RAG with live data: combine Datadog AI (LLM Observability) tool results with vector store retrievals for answers grounded in both real-time and historical data
Autonomous research agents: LangChain agents query Datadog AI (LLM Observability), synthesize findings, and generate comprehensive research reports
Multi-tool orchestration: chain Datadog AI (LLM Observability) tools with web scrapers, databases, and calculators in a single agent run
Production monitoring: use LangSmith to trace every Datadog AI (LLM Observability) tool call, measure latency, and optimize your agent's performance
Datadog AI (LLM Observability) MCP Tools for LangChain (10)

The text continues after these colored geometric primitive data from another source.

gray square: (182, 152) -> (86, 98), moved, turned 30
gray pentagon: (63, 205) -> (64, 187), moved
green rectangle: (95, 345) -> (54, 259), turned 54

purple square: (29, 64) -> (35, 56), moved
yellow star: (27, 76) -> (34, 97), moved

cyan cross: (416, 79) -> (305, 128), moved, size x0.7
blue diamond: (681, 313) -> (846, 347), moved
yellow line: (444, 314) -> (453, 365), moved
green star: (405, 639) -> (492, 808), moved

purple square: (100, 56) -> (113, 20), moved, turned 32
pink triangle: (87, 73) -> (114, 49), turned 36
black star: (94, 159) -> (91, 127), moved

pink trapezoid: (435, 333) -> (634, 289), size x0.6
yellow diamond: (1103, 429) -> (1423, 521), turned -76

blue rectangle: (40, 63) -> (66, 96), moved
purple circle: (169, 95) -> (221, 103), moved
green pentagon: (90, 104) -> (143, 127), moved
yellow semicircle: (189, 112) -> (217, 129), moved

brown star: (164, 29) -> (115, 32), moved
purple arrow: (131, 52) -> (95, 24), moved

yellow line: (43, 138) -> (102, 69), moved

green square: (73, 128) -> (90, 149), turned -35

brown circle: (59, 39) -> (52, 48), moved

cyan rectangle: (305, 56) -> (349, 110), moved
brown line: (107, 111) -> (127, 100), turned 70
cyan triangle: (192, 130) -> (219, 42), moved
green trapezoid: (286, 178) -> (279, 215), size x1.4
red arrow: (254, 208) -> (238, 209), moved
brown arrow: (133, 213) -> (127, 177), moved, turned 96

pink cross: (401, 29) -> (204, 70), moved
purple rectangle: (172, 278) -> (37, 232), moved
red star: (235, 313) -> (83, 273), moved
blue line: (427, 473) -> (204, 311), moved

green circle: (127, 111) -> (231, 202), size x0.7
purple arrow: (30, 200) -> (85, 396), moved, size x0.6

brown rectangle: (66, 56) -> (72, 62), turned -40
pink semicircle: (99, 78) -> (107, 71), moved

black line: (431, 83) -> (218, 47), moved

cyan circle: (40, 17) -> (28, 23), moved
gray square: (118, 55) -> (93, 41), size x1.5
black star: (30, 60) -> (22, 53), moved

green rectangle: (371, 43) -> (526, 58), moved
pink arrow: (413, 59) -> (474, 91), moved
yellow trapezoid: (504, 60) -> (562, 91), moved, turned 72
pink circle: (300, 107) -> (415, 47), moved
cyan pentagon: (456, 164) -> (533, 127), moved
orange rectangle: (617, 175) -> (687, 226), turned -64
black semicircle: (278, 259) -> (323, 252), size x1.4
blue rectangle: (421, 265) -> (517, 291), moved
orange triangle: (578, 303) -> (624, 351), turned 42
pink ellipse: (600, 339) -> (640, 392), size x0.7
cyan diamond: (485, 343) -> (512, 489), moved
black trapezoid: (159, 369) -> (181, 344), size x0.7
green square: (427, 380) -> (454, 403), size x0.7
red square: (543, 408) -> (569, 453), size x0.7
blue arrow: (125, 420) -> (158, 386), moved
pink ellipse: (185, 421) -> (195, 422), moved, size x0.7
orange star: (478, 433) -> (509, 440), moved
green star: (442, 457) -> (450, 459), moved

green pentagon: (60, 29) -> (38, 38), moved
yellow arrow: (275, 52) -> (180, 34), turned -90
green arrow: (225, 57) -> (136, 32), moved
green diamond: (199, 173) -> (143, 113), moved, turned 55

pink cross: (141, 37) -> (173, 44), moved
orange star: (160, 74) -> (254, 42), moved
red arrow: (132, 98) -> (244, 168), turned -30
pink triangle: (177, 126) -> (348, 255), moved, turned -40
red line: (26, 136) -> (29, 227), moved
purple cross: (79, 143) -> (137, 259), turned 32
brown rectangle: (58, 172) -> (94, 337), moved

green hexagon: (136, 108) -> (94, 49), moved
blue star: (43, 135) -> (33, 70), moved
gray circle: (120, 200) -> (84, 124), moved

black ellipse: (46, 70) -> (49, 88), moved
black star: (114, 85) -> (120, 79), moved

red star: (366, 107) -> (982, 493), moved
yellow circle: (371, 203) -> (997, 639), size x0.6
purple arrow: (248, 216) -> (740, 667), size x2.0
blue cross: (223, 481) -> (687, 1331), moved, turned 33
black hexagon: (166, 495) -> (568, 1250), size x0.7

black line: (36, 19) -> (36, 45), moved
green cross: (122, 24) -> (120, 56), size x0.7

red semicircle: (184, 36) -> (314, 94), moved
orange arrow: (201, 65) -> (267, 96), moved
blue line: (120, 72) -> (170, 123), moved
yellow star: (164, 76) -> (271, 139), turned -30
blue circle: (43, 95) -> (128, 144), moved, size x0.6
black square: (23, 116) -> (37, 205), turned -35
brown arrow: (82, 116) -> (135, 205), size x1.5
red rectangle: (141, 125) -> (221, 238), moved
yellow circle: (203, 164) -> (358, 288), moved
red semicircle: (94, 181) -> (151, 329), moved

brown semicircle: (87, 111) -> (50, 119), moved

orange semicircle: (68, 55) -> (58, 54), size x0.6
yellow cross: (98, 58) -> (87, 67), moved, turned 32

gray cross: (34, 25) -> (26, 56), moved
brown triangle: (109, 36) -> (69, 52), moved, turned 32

These 10 tools become available when you connect Datadog AI (LLM Observability) to LangChain via MCP:
create_event
Inspect deep internal arrays mitigating specific Plan Math
create_monitor
Irreversibly vaporize explicit validations extracting rich Churn flags
list_ai_monitors
Retrieve explicit Cloud logging tracing explicit Vault limits
list_dashboards
Enumerate explicitly attached structured rules exporting active Billing
list_events
0 deployed". Identify precise active arrays spanning native Gateway auth
list_incidents
Dispatch an automated validation check routing explicit Gateway history
list_service_accounts
Identify precise active arrays spanning native Hold parsing
query_metrics
g `datadog.llm_observability.tokens`. Identify bounded CRM records inside the Headless Datadog Platform
search_llm_spans
Provision a highly-available JSON Payload generating hard Customer bindings
submit_series
Perform structural extraction of properties driving active Account logic
Example Prompts for Datadog AI (LLM Observability) in LangChain
Ready-to-use prompts you can give your LangChain agent to start working with Datadog AI (LLM Observability) immediately.
"Show me the average token usage for GPT-4 over the last hour"
"Search for LLM logs containing 'out of bounds error'"
"List all active AI monitors"
Troubleshooting Datadog AI (LLM Observability) MCP Server with LangChain
Common issues when connecting Datadog AI (LLM Observability) to LangChain through the Vinkius, and how to resolve them.
MultiServerMCPClient not found
pip install langchain-mcp-adaptersDatadog AI (LLM Observability) + LangChain FAQ
Common questions about integrating Datadog AI (LLM Observability) MCP Server with LangChain.
How does LangChain connect to MCP servers?
langchain-mcp-adapters to create an MCP client. LangChain discovers all tools and wraps them as native LangChain tools compatible with any agent type.Which LangChain agent types work with MCP?
Can I trace MCP tool calls in LangSmith?
Connect Datadog AI (LLM Observability) with your favorite client
Step-by-step setup guides for every MCP-compatible client and framework:
Anthropic's native desktop app for Claude with built-in MCP support.
AI-first code editor with integrated LLM-powered coding assistance.
GitHub Copilot in VS Code with Agent mode and MCP support.
Purpose-built IDE for agentic AI coding workflows.
Autonomous AI coding agent that runs inside VS Code.
Anthropic's agentic CLI for terminal-first development.
Python SDK for building production-grade OpenAI agent workflows.
Google's framework for building production AI agents.
Type-safe agent development for Python with first-class MCP support.
TypeScript toolkit for building AI-powered web applications.
TypeScript-native agent framework for modern web stacks.
Python framework for orchestrating collaborative AI agent crews.
Leading Python framework for composable LLM applications.
Data-aware AI agent framework for structured and unstructured sources.
Microsoft's framework for multi-agent collaborative conversations.
Connect Datadog AI (LLM Observability) to LangChain
Get your token, paste the configuration, and start using 10 tools in under 2 minutes. No API key management needed.